• [What the exercise asks]:
The answer should reproduce every entry exactly and contain no images.

Top of Records for the task

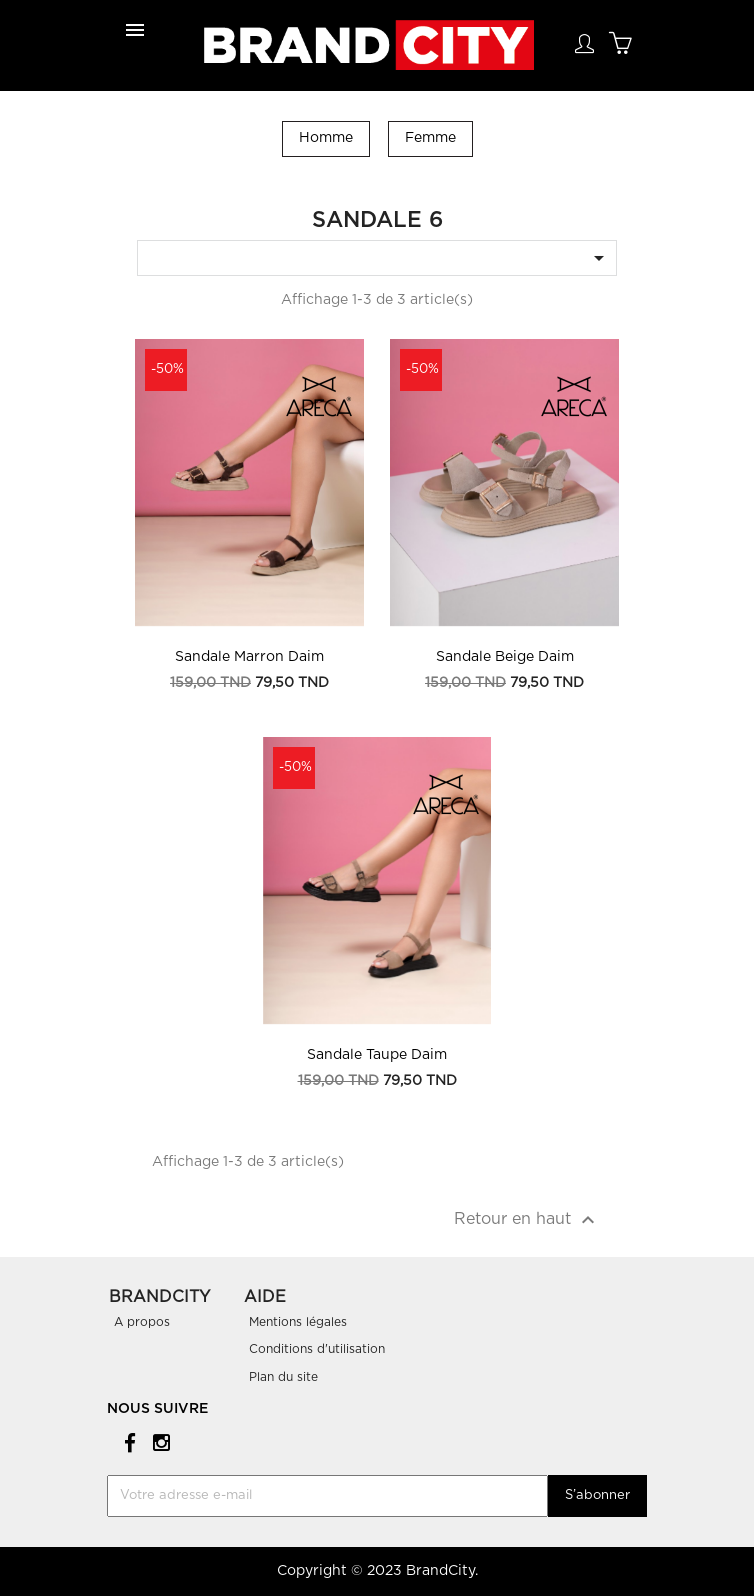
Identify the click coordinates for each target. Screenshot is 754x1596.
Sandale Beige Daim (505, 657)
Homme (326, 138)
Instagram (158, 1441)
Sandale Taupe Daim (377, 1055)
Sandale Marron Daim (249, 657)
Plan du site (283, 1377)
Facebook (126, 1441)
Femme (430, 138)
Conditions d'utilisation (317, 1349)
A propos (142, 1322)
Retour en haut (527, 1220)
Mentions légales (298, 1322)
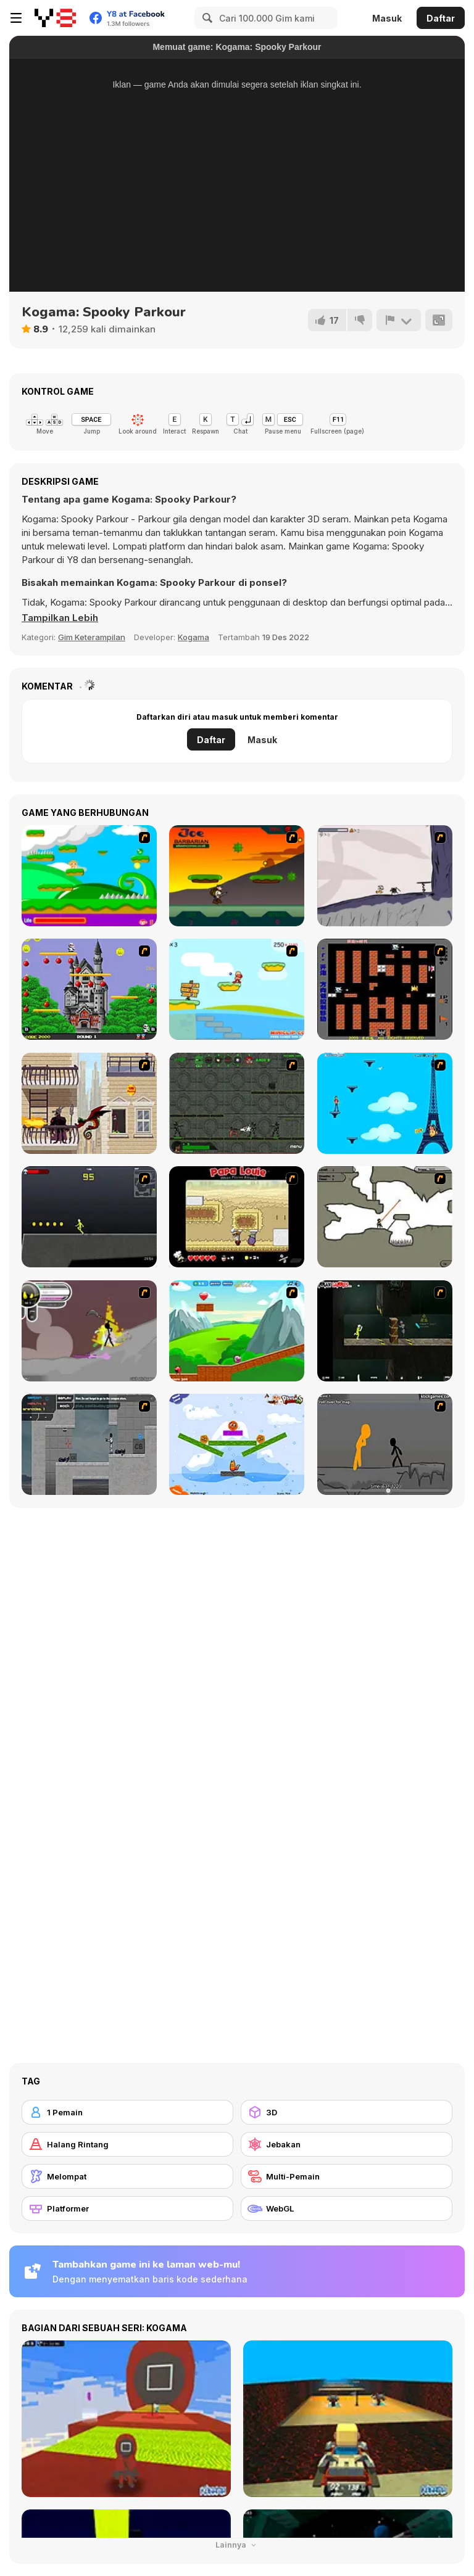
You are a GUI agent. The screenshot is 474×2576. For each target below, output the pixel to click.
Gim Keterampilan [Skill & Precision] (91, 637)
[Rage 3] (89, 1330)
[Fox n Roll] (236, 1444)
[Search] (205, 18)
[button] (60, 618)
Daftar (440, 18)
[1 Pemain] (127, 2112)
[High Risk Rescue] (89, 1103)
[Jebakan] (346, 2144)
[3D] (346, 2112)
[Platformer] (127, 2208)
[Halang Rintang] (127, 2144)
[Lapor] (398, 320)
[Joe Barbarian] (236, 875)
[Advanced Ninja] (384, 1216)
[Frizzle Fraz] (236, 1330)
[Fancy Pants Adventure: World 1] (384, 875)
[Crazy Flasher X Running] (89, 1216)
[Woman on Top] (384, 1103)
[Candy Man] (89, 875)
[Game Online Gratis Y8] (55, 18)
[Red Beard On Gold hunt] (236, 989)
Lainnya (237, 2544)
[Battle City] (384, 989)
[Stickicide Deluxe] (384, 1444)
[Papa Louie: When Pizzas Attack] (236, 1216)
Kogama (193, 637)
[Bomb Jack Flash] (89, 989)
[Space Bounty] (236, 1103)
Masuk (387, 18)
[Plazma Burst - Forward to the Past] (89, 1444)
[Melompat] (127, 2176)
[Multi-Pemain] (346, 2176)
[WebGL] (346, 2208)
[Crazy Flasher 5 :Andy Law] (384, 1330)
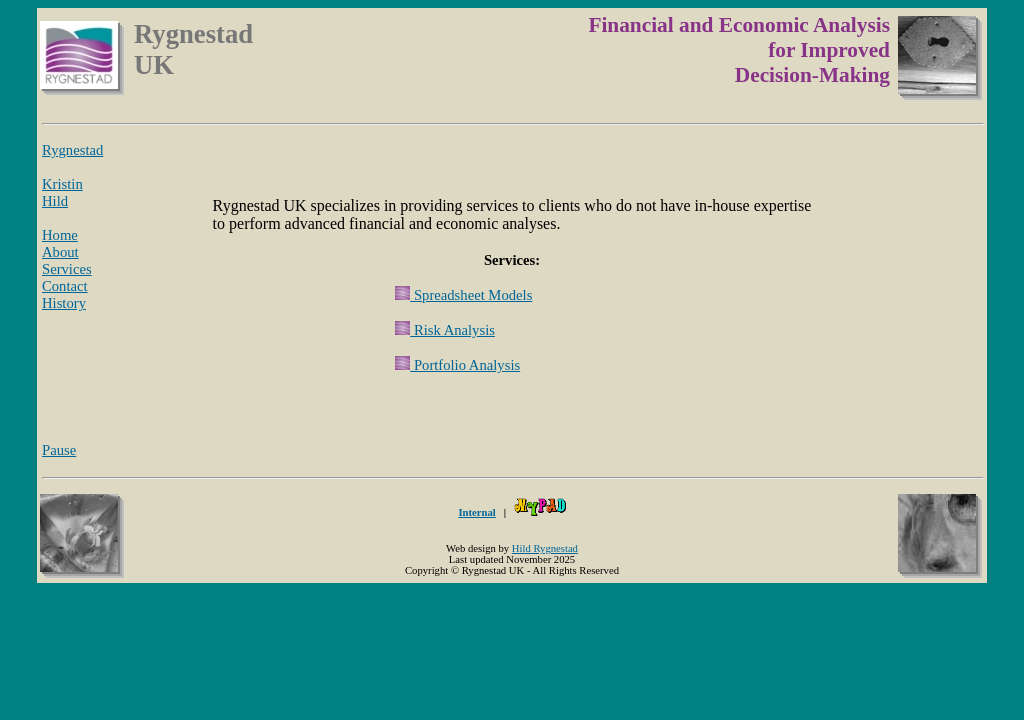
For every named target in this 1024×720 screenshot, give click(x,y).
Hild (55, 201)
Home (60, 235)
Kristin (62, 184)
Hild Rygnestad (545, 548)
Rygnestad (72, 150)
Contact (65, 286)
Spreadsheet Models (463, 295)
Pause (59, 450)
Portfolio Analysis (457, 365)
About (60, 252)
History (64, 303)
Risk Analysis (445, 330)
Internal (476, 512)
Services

Bottom of Records for the task

• [Solution for this exercise]:
Identify the click coordinates for each target. Screenshot is 754x1596.
Sandale Beige Daim (505, 657)
Homme (326, 138)
Instagram (158, 1441)
Sandale Taupe Daim (377, 1055)
Sandale Marron Daim (249, 657)
Plan du site (283, 1377)
Facebook (126, 1441)
Femme (430, 138)
Conditions d'utilisation (317, 1349)
A propos (142, 1322)
Retour en haut (527, 1220)
Mentions légales (298, 1322)
You are a GUI agent. The screenshot is 474×2576. For each target below, output the pixel to click.
Gim Keterampilan [Skill & Precision] (91, 637)
[Rage 3] (89, 1330)
[Fox n Roll] (236, 1444)
[Search] (205, 18)
[button] (60, 618)
Daftar (440, 18)
[1 Pemain] (127, 2112)
[High Risk Rescue] (89, 1103)
[Jebakan] (346, 2144)
[3D] (346, 2112)
[Platformer] (127, 2208)
[Halang Rintang] (127, 2144)
[Lapor] (398, 320)
[Joe Barbarian] (236, 875)
[Advanced Ninja] (384, 1216)
[Frizzle Fraz] (236, 1330)
[Fancy Pants Adventure: World 1] (384, 875)
[Crazy Flasher X Running] (89, 1216)
[Woman on Top] (384, 1103)
[Candy Man] (89, 875)
[Game Online Gratis Y8] (55, 18)
[Red Beard On Gold hunt] (236, 989)
Lainnya (237, 2544)
[Battle City] (384, 989)
[Stickicide Deluxe] (384, 1444)
[Papa Louie: When Pizzas Attack] (236, 1216)
Kogama (193, 637)
[Bomb Jack Flash] (89, 989)
[Space Bounty] (236, 1103)
Masuk (387, 18)
[Plazma Burst - Forward to the Past] (89, 1444)
[Melompat] (127, 2176)
[Multi-Pemain] (346, 2176)
[WebGL] (346, 2208)
[Crazy Flasher 5 :Andy Law] (384, 1330)
For every named target in this 1024×720 screenshot, give click(x,y).
Hild (55, 201)
Home (60, 235)
Kristin (62, 184)
Hild Rygnestad (545, 548)
Rygnestad (72, 150)
Contact (65, 286)
Spreadsheet Models (463, 295)
Pause (59, 450)
Portfolio Analysis (457, 365)
About (60, 252)
History (64, 303)
Risk Analysis (445, 330)
Internal (476, 512)
Services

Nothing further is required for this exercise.